Task details =>
Work out the number of lines with the word "behavior" in the material below, then reply with that number only.

+ + + + + + +

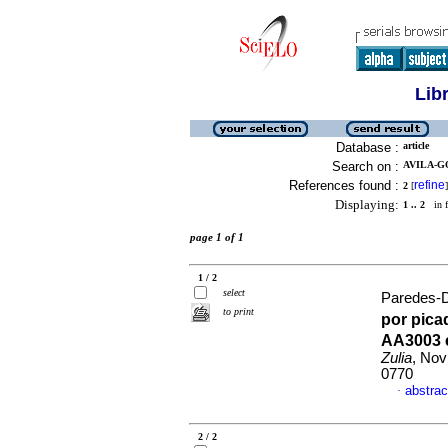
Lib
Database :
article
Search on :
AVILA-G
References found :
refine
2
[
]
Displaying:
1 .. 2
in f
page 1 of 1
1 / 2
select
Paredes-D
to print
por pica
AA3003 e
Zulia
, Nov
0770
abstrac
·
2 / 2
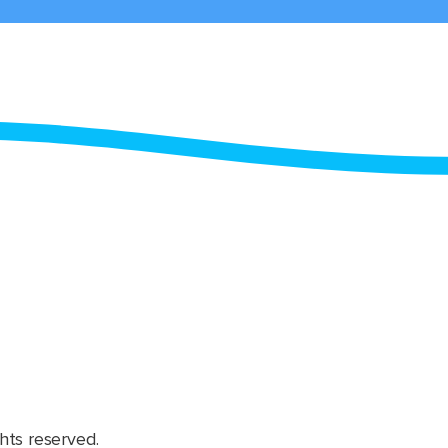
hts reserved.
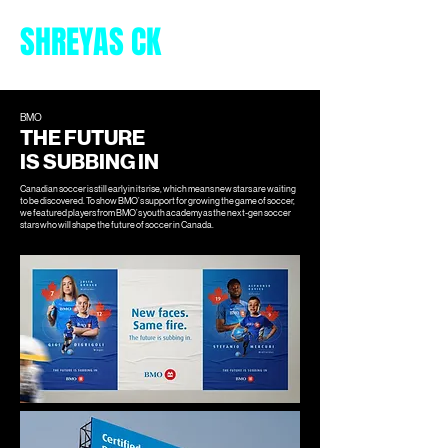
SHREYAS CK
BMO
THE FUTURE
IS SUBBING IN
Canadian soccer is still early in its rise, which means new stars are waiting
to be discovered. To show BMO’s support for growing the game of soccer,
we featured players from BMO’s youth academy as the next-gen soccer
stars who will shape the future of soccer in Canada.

+ + + + + + +

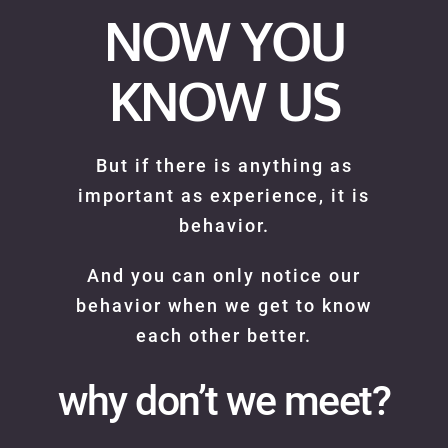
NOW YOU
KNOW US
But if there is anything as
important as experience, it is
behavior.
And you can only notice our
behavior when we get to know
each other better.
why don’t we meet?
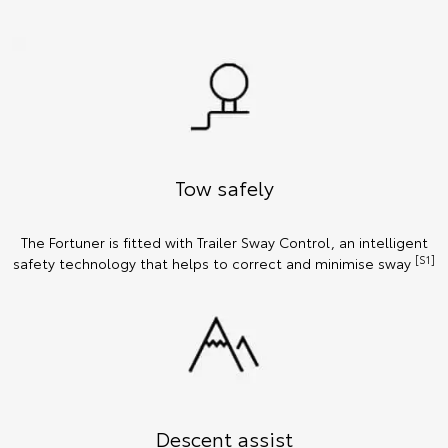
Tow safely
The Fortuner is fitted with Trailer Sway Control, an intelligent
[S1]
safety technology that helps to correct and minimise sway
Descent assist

+ + + + + + +

Solution for this task =>
2